§ PROBLEM
Should a line below contain the word "screenshot", report it.

§ INFORMATION GIVEN
::::::::

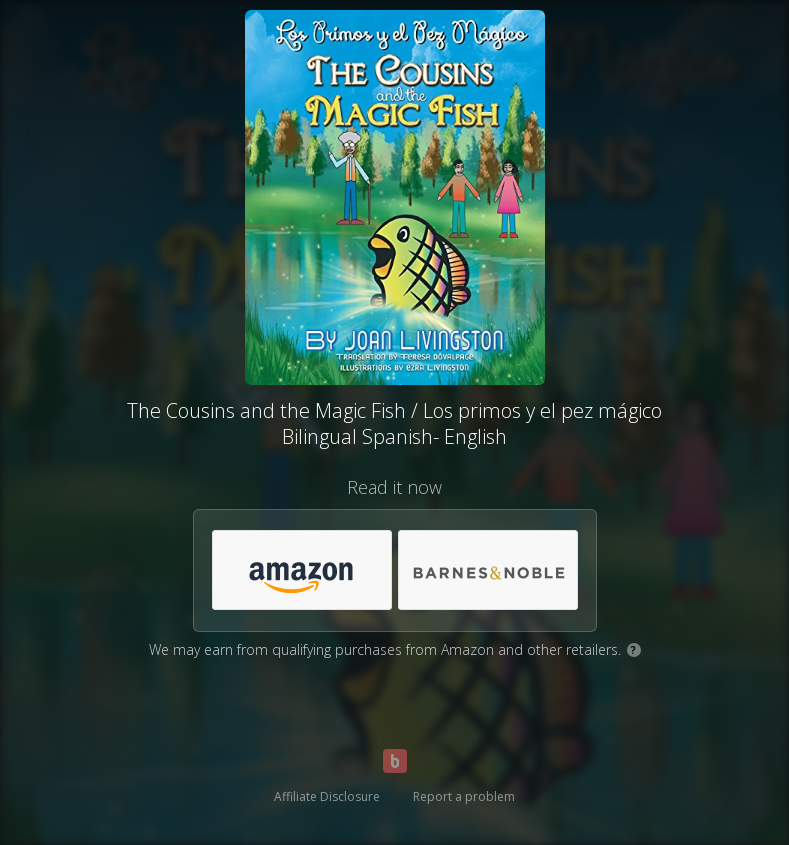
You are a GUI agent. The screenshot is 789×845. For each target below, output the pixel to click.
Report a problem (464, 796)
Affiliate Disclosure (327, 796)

::::::::

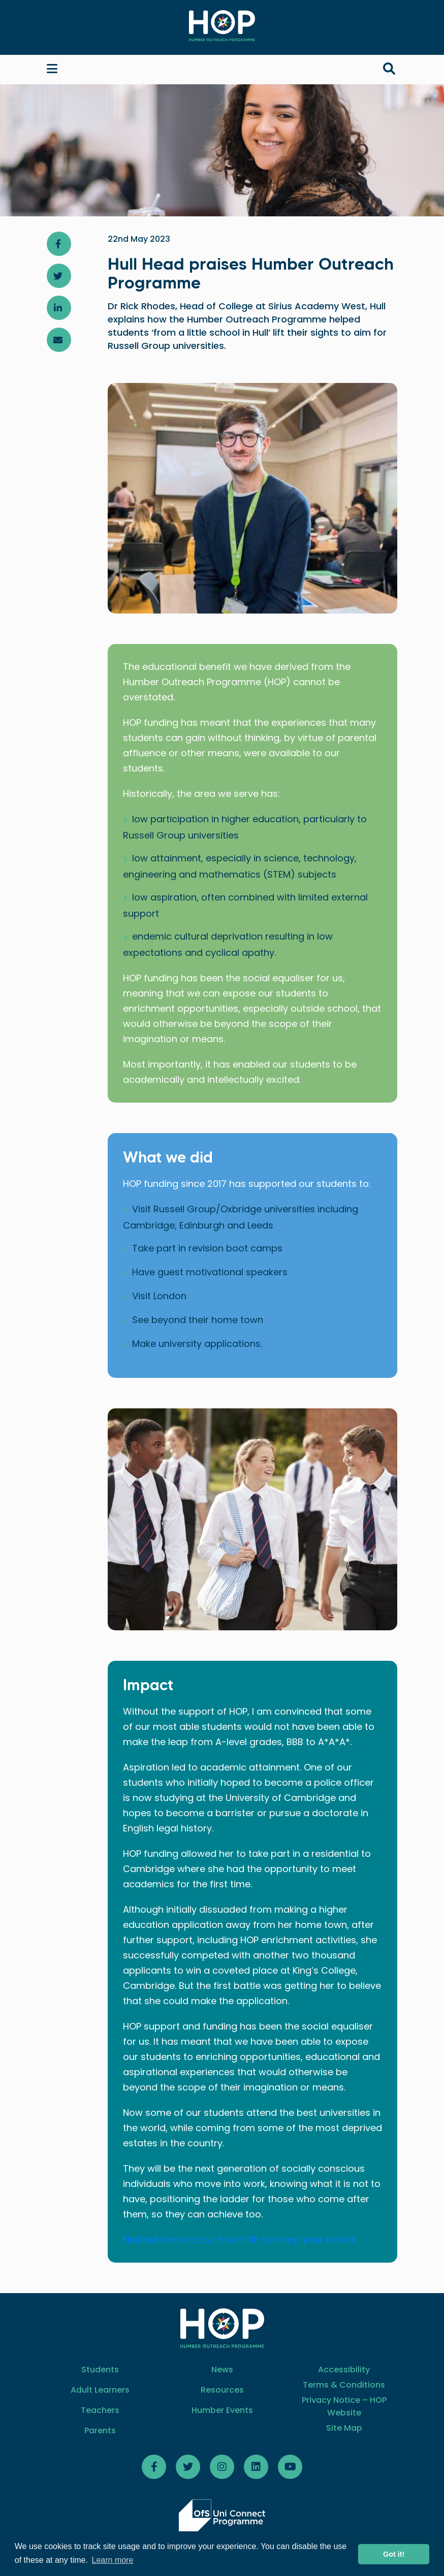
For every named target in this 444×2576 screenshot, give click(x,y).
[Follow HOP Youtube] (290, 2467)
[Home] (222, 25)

::::::::

§ SOLUTION FOR THIS PROBLEM
You are a GUI agent. The screenshot is 789×845. For each target below, output the pixel to click.
For every named target in this 444×2576 screenshot, give click(x,y).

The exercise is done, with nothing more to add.